* Work task *
Every line below containing the word "kraftige" should be found and copied.

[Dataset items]
###
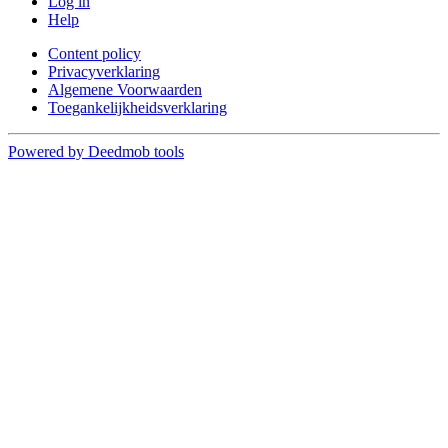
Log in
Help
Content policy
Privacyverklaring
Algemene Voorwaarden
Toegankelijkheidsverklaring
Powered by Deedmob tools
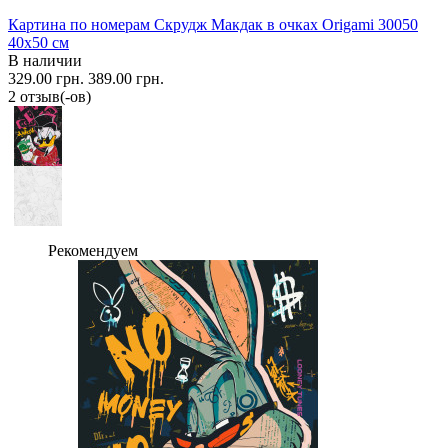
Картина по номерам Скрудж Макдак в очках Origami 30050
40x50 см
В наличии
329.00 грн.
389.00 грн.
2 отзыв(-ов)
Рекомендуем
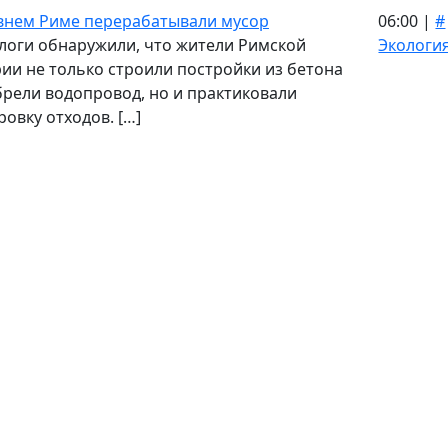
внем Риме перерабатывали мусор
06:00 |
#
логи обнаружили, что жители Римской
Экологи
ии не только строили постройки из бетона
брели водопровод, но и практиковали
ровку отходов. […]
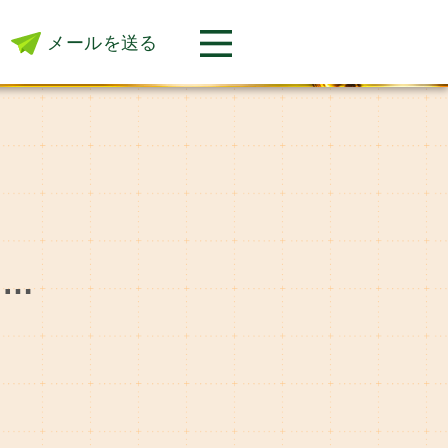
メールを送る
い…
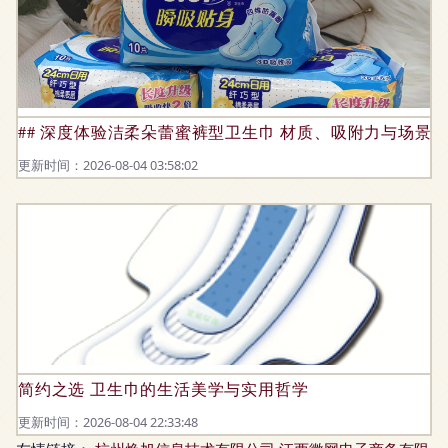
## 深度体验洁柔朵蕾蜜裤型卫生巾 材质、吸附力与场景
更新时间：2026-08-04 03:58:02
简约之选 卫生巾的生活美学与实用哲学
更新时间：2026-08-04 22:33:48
###
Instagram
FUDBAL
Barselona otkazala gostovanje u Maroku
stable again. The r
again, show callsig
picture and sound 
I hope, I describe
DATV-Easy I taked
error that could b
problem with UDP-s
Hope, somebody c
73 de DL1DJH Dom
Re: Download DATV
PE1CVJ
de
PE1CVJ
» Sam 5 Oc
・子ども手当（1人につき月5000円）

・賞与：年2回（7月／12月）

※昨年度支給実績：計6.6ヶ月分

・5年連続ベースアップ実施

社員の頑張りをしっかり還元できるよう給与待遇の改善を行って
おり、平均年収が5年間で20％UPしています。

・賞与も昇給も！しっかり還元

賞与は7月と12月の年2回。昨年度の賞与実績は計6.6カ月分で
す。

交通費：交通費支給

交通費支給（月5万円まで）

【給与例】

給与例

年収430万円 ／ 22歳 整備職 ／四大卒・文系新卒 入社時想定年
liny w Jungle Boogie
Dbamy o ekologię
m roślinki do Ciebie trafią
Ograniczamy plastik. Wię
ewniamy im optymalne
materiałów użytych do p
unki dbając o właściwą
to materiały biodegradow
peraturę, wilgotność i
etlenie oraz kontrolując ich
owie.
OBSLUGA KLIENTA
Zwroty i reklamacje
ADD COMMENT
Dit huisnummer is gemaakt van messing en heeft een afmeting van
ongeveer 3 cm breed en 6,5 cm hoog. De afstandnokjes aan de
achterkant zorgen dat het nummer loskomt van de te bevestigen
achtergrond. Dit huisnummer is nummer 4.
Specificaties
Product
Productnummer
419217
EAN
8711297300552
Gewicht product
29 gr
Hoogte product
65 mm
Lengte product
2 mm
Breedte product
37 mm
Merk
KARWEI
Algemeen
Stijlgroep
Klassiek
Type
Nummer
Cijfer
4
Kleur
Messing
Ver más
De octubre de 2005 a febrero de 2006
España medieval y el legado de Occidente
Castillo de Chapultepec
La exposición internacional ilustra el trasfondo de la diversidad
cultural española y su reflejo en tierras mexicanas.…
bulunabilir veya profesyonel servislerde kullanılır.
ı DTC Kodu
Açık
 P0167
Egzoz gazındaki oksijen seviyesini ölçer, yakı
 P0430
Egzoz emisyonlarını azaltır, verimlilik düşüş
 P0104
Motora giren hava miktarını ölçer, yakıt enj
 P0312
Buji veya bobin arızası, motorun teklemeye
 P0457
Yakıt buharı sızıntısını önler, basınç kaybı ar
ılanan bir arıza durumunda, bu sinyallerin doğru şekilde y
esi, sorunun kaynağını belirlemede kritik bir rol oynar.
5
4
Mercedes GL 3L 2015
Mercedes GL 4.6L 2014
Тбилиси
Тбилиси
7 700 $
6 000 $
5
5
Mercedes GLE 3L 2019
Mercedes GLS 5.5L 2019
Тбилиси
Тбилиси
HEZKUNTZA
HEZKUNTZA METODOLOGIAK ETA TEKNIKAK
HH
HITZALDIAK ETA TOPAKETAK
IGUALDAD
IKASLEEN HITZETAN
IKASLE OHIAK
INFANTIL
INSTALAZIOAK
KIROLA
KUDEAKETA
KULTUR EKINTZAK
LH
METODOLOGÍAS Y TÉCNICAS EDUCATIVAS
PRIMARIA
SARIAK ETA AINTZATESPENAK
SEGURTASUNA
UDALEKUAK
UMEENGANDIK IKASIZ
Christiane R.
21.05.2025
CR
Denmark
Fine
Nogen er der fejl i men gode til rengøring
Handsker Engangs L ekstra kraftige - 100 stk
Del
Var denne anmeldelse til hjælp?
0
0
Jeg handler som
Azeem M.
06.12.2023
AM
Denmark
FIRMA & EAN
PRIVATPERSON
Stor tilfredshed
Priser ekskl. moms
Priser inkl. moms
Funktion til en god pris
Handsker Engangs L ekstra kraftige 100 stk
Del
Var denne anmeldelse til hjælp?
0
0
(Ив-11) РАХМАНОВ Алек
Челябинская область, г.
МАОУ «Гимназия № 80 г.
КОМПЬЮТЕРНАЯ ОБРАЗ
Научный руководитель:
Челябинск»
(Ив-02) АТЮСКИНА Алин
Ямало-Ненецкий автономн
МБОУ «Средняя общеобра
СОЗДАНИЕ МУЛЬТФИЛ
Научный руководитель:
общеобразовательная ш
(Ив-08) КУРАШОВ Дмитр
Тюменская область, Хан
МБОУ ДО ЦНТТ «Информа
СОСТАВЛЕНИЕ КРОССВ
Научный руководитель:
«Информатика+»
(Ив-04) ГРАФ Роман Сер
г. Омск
###
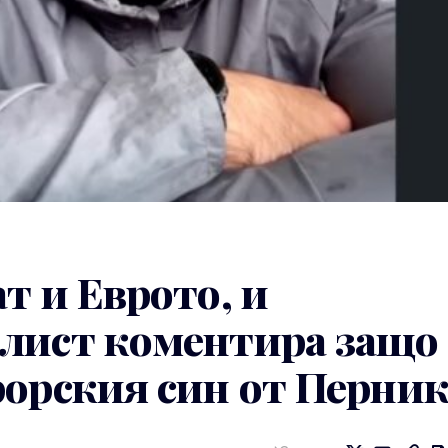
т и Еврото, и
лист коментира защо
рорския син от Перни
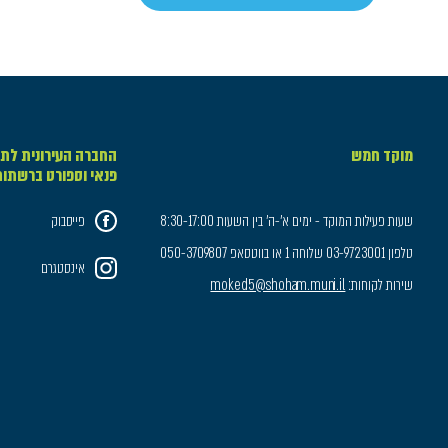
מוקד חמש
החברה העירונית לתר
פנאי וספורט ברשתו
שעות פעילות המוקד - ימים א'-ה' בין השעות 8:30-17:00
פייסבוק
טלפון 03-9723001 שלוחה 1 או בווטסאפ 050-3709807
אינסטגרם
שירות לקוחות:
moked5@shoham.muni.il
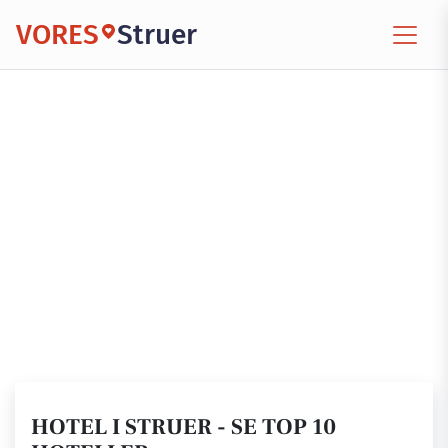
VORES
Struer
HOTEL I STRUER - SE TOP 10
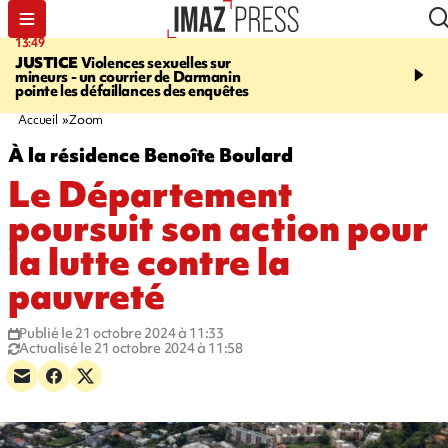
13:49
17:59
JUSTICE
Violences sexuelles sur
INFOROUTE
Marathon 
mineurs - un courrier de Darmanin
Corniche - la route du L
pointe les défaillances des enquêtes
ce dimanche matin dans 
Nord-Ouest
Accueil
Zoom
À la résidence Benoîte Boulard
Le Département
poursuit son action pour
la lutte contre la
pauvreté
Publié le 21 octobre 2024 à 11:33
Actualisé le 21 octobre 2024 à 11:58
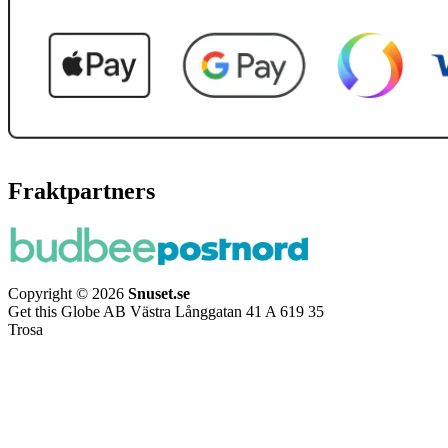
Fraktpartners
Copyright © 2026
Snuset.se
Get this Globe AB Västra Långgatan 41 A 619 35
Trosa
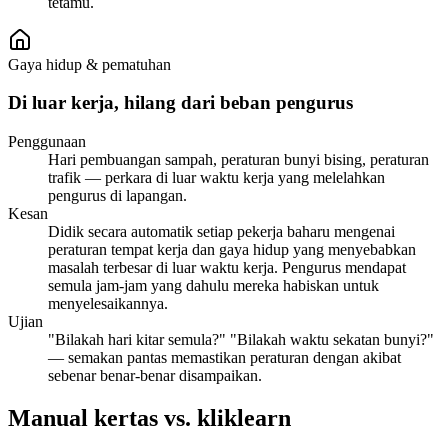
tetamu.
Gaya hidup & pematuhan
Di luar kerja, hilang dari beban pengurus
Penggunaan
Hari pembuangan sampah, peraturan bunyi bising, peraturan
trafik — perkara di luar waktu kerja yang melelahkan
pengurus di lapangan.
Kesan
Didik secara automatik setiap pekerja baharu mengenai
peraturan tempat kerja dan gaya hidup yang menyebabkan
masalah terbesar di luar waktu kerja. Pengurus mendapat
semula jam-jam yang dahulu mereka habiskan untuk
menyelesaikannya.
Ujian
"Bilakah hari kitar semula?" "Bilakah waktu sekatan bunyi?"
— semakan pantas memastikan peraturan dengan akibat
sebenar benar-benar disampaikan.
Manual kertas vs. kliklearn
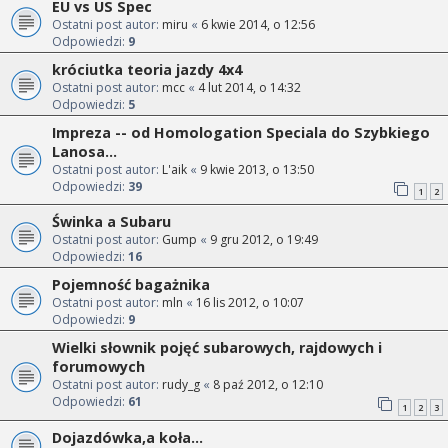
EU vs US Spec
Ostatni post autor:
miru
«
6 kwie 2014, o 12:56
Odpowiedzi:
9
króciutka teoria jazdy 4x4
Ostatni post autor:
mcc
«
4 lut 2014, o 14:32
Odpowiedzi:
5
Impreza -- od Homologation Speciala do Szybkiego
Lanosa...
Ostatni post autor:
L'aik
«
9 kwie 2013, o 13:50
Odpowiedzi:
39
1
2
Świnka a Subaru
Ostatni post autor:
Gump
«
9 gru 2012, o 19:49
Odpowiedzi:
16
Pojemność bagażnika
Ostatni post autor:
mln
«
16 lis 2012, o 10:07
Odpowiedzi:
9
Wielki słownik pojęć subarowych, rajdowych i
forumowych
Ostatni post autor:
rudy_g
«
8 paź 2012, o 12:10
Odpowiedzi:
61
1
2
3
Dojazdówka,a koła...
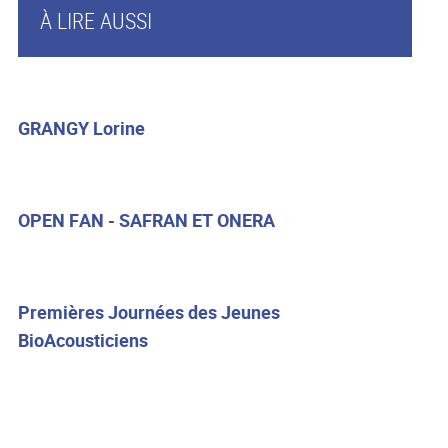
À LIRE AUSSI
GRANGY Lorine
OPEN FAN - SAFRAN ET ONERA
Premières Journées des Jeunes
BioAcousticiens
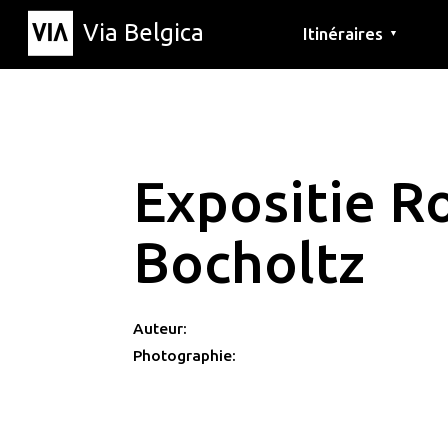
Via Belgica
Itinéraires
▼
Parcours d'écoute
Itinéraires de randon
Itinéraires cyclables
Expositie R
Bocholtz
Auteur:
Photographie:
###
* Response to this task *
Handsker Engangs L ekstra kraftige - 100 stk
Handsker Engangs L ekstra kraftige 100 stk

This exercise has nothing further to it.